[Data to use]
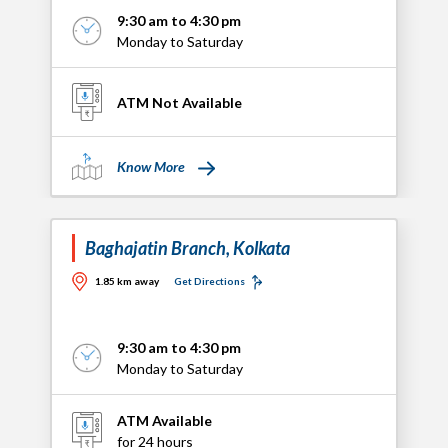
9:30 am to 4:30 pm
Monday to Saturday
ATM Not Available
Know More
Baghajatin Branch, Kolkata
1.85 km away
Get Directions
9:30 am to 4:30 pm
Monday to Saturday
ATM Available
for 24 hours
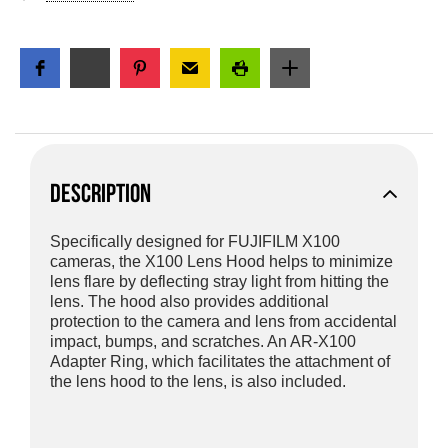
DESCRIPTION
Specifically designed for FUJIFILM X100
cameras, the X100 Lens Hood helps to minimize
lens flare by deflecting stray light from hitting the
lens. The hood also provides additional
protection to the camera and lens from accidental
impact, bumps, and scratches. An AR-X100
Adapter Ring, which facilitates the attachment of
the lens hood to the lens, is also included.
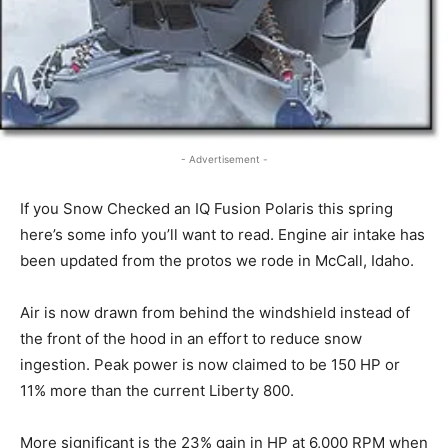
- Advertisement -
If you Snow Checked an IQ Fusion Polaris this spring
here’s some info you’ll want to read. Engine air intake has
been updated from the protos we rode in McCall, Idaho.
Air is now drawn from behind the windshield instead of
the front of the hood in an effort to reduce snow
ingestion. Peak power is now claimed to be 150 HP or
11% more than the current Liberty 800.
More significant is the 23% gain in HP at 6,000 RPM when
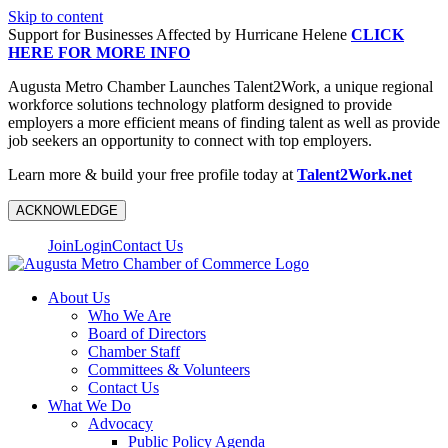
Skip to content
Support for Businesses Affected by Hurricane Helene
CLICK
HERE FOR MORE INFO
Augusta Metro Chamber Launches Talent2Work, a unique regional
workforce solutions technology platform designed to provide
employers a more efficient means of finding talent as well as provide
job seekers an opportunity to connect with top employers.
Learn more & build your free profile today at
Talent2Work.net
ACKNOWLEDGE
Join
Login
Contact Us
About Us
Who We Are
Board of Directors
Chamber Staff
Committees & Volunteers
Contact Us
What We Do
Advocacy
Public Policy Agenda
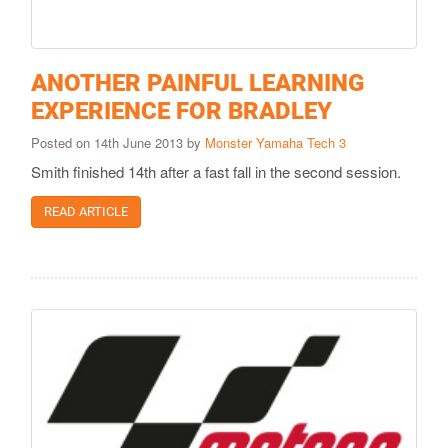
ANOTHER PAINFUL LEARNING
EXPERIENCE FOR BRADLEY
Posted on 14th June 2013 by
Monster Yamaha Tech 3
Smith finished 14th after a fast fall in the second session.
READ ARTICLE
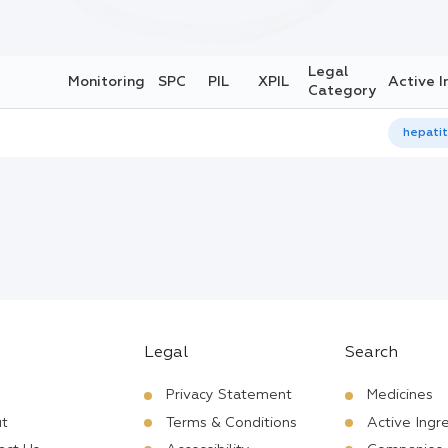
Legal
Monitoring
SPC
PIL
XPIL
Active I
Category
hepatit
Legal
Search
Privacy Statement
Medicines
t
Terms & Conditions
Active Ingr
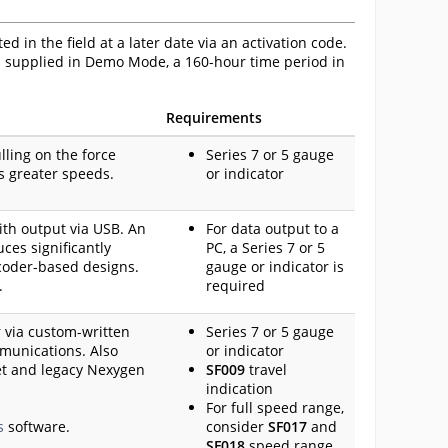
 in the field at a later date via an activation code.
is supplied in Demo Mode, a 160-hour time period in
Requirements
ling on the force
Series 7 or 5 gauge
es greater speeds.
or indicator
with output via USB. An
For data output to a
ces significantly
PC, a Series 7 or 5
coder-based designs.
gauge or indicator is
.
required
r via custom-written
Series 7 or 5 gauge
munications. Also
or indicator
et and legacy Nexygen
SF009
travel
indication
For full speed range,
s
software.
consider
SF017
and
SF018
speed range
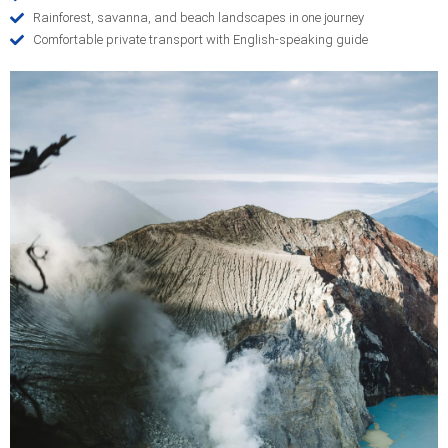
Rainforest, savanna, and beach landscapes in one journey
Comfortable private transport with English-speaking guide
[/Data to use]
▶ **Exercise prompt**
Go through the records above and return every line that holds the string "employers".

▶ **Response box**
employers a more efficient means of finding talent as well as provide
job seekers an opportunity to connect with top employers.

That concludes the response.